::: TASK INPUTS
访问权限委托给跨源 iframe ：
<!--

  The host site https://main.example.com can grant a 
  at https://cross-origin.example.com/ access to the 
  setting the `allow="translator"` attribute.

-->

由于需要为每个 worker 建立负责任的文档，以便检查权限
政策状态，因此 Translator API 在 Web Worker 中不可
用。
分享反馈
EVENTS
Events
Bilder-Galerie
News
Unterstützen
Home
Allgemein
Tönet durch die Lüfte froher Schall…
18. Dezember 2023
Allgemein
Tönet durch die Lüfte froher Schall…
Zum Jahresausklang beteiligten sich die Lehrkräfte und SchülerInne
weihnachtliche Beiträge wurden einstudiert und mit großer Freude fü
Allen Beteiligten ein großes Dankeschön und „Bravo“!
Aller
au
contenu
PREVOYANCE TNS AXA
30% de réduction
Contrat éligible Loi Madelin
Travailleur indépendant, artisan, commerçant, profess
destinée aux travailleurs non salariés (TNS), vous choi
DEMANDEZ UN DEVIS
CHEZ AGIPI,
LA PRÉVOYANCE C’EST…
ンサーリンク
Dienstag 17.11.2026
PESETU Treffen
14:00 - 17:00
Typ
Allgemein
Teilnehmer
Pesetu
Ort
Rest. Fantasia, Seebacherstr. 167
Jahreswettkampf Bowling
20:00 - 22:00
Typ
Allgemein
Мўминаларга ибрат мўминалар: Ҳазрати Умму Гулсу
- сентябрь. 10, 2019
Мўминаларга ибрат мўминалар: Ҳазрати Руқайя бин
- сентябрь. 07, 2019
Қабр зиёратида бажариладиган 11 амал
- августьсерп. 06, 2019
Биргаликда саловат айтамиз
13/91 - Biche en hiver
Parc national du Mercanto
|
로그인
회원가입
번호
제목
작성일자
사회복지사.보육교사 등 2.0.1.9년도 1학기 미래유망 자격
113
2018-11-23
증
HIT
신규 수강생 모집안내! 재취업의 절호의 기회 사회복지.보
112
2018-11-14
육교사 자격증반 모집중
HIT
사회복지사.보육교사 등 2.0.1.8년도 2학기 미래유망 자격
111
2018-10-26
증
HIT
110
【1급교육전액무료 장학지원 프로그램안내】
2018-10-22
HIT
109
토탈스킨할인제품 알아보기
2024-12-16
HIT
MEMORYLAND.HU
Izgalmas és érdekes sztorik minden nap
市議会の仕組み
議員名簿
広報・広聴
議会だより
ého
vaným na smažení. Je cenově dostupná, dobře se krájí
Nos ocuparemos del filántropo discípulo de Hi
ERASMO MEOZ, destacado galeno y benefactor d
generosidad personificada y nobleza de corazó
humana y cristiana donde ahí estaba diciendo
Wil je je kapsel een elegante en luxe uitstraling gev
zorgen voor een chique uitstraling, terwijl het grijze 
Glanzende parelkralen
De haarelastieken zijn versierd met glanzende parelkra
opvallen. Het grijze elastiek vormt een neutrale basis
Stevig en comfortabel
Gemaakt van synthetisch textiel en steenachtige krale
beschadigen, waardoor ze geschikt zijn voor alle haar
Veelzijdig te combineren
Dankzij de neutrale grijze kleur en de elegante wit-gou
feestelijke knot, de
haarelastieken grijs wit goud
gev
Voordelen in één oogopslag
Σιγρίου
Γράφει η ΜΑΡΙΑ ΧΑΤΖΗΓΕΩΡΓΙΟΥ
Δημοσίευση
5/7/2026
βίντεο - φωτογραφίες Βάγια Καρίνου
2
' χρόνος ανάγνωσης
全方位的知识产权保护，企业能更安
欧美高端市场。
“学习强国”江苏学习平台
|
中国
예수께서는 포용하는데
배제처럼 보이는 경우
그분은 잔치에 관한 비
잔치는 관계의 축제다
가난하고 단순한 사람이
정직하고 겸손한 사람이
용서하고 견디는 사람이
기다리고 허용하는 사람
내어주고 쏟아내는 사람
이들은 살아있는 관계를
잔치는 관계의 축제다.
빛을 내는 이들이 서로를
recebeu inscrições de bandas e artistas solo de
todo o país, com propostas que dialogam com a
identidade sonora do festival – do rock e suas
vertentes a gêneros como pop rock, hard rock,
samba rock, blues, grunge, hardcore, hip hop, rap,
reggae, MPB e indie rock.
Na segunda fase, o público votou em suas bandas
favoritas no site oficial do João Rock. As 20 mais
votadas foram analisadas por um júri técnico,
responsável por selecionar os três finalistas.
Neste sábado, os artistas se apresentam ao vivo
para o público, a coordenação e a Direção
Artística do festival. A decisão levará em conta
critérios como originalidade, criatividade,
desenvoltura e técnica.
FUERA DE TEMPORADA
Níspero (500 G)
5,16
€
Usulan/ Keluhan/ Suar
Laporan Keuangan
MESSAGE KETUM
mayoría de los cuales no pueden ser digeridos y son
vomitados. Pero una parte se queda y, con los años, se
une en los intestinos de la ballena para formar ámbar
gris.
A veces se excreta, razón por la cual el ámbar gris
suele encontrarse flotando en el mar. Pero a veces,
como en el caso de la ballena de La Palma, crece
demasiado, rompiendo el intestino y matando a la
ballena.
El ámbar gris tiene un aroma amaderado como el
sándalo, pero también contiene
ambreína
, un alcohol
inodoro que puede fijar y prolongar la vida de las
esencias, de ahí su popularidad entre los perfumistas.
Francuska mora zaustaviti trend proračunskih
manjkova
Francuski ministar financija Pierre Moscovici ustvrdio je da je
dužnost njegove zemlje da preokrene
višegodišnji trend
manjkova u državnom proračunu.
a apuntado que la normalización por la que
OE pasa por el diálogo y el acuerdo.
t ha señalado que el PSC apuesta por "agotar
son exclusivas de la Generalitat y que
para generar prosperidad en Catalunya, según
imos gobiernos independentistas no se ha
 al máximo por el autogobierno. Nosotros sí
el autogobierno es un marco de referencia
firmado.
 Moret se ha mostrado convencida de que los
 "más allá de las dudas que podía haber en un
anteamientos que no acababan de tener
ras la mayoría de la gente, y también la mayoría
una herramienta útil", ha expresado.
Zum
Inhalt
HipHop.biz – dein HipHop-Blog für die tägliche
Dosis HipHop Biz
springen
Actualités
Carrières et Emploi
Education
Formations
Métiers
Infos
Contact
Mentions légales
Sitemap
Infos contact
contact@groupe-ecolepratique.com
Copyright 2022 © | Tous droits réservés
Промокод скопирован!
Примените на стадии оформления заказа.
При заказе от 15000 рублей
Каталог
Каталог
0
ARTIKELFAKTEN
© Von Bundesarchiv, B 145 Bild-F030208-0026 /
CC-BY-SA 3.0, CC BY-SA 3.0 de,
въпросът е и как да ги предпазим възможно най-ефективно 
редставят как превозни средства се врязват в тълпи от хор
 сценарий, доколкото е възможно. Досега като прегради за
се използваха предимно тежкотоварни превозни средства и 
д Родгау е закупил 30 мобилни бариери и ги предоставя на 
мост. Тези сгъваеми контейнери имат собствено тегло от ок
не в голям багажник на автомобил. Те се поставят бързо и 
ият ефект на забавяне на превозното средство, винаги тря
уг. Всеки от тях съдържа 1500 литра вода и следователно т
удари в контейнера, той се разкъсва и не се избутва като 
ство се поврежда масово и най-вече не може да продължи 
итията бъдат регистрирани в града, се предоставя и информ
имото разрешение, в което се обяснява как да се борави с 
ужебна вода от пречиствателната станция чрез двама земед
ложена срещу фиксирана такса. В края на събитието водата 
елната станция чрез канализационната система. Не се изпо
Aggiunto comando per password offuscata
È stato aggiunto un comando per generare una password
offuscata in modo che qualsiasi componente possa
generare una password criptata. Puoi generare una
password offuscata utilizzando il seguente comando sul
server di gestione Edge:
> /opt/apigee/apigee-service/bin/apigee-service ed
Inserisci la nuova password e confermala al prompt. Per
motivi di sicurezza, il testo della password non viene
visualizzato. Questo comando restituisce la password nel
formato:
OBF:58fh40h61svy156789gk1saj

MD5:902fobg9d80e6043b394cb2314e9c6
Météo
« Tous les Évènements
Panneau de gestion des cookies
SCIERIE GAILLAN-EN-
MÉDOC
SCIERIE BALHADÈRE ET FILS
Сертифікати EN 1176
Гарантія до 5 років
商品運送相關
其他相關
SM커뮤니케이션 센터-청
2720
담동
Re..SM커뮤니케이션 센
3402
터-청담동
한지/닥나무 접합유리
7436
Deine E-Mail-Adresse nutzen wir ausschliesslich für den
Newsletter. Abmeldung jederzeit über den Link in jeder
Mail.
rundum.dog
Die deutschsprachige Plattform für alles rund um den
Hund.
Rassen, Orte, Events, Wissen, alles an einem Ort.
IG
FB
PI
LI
::::::
■ **WHAT THE TASK REQUIRES**: Tally the lines of the data that include the word "средства". Reply with the number only.

■ **ANSWER**: 2